VoltDB Home » Documentation » Administrator's Guide

Chapter 7. What to Do When Problems Arise

As with any high performance application, events related to the database process, the operating system, and the network environment can impact how well or poorly VoltDB performs. When faced with performance issues, or outright failures, the most important task is identifying and resolving the root cause. VoltDB and the server produce a number of log files and other artifacts that can help you in the diagnosis. This chapter explains:

  • Where to look for log files and other information about the VoltDB server process

  • What to do when recovery fails

  • How to collect the log files and other system information when reporting a problem to VoltDB

7.1. Where to Look for Answers

The first place to look when an unrecognized problem occurs with your VoltDB database is the console where the database process was started. VoltDB echoes key messages and errors to the console. For example, if a server becomes unreachable, the other servers in the cluster will report an error indicating which node has failed. Assuming the cluster is K-safe, the remaining nodes will then re-establish a quorum and continue, logging this event to the console as well.

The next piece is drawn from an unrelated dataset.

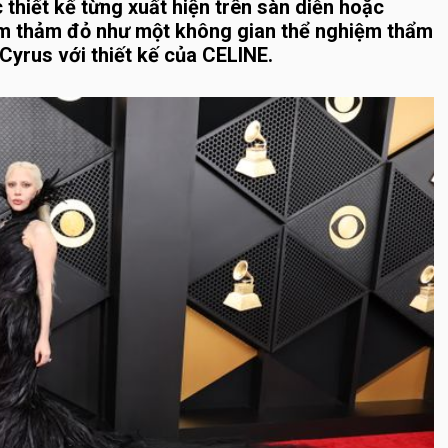
 thiết kế từng xuất hiện trên sàn diễn hoặc
em thảm đỏ như một không gian thể nghiệm thẩm
 Cyrus với thiết kế của CELINE.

However, not all messages are echoed on the console.[] A more complete record of errors, warnings, and informational messages is written to a log file, log/volt.log, inside the voltdbroot directory. So, for example, if you start the database using the command voltdb start --dir=~/db, the log file is ~/db/voltdbroot/log/volt.log.) The volt.log file can be extremely helpful for identifying unexpected but non-fatal events that occurred earlier and may identify the cause of the current issue.

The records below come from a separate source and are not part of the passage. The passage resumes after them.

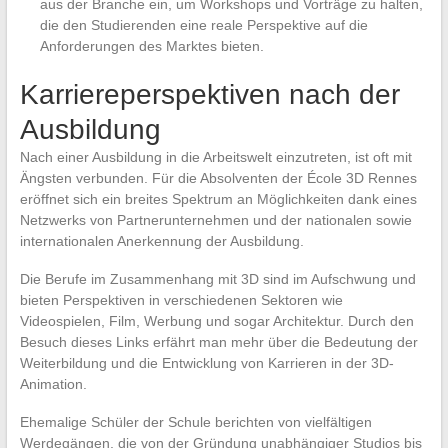
aus der Branche ein, um Workshops und Vorträge zu halten,
die den Studierenden eine reale Perspektive auf die
Anforderungen des Marktes bieten.
Karriereperspektiven nach der
Ausbildung
Nach einer Ausbildung in die Arbeitswelt einzutreten, ist oft mit
Ängsten verbunden. Für die Absolventen der École 3D Rennes
eröffnet sich ein breites Spektrum an Möglichkeiten dank eines
Netzwerks von Partnerunternehmen und der nationalen sowie
internationalen Anerkennung der Ausbildung.
Die Berufe im Zusammenhang mit 3D sind im Aufschwung und
bieten Perspektiven in verschiedenen Sektoren wie
Videospielen, Film, Werbung und sogar Architektur. Durch den
Besuch dieses Links erfährt man mehr über die Bedeutung der
Weiterbildung und die Entwicklung von Karrieren in der 3D-
Animation.
Ehemalige Schüler der Schule berichten von vielfältigen
Werdegängen, die von der Gründung unabhängiger Studios bis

If VoltDB encounters a fatal error and exits, shutting down the database process, it also attempts to write out a crash file in the current working directory. The crash file name has the prefix "voltdb_crash" followed by a timestamp identifying when the file is created. Again, this file can be useful in diagnosing exactly what caused the crash, since it includes the last error message, a brief profile of the server and a dump of the Java threads running in the server process before it crashed.

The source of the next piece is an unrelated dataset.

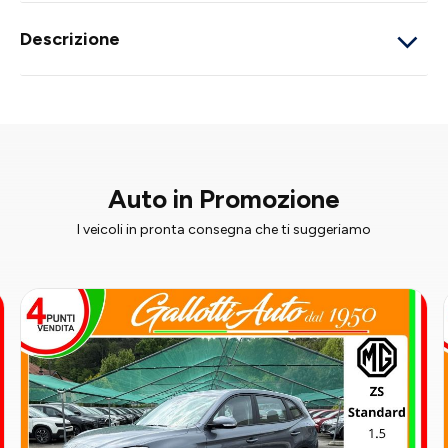
Descrizione
Auto in Promozione
I veicoli in pronta consegna che ti suggeriamo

To summarize, when looking for information to help analyze system problems, three places to look are:

  1. The console where the server process was started.

  2. The log file in log/volt.log

  3. The crash file named voltdb_crash{timestamp}.txt in the server process's working directory



[] Note that you can change which messages are echoed to the console and which are logged by modifying the Log4j configuration file. See the chapter on logging in the Using VoltDB manual for details.